Gaetz was more specific on Wednesday night when he quoted, in the House – and to boisterous boos from his fellow Democrats – an article from the Washington Times, which has since been removed from their website. According to the article, facial recognition company XRVision “claims Antifa infiltrated Trump protesters who stormed Capitol.”

The Florida congressman began by saying he was “not sure if the information was true,” but went on to quote the Washington Times article, saying it contained “compelling evidence” that Antifa s ‘was infiltrating the ranks of rioters supporting Trump.

“Some of the people who violated the Capitol today were not Trump supporters,” Gaetz said. “They were posing as supporters of Trump and, in fact, were members of the violent anti-fa terrorist group.”

The facts first: None of this is true. The firm cited by the Washington Times told two media outlets that the story was false. In addition, right-wing extremists have been identified in the crowd that stormed the Capitol, and CNN has, at the time of this article’s publication, seen no evidence of left-wing infiltration of the crowd.

An attorney representing XRVision told The Daily Beast and Buzzfeed News that the Washington Times reporting was wrong and that the company instead identified two neo-Nazis and a far-right QAnon conspirator who were not members of Antifa.

XRVision and The Washington Times did not respond to CNN’s requests for comment before the publication.

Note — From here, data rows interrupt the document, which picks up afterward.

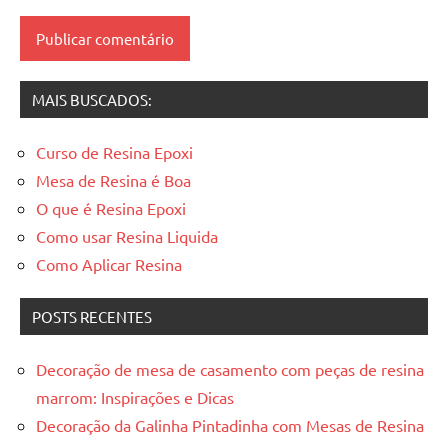
madeira
resinadas
,
mesas
resinadas
MAIS BUSCADOS:
Curso de Resina Epoxi
Mesa de Resina é Boa
O que é Resina Epoxi
Como usar Resina Liquida
Como Aplicar Resina
POSTS RECENTES
Decoração de mesa de casamento com peças de resina
marrom: Inspirações e Dicas
Decoração da Galinha Pintadinha com Mesas de Resina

“XRVision takes pride in the accuracy of its technology and considers the Washington Times publication to be utterly false, misleading and defamatory,” XRVision said in a statement to The Daily Beast. “Our attorney is in contact with The Washington Times and has asked them to ‘cease and desist’ any complaints regarding the supply of XRVision analytics, to withdraw the current claims and to publish and (sic) an apology.”

CNN also identified several notable figures in the rioting crowd as conspiracy theorists linked to two far-right movements, QAnon and the Proud Boys. You can read more here.
Right-wing characters like Sarah palin, Texas Attorney General Ken Paxton and commentator Brit Hume have peddled similar theories about left infiltration.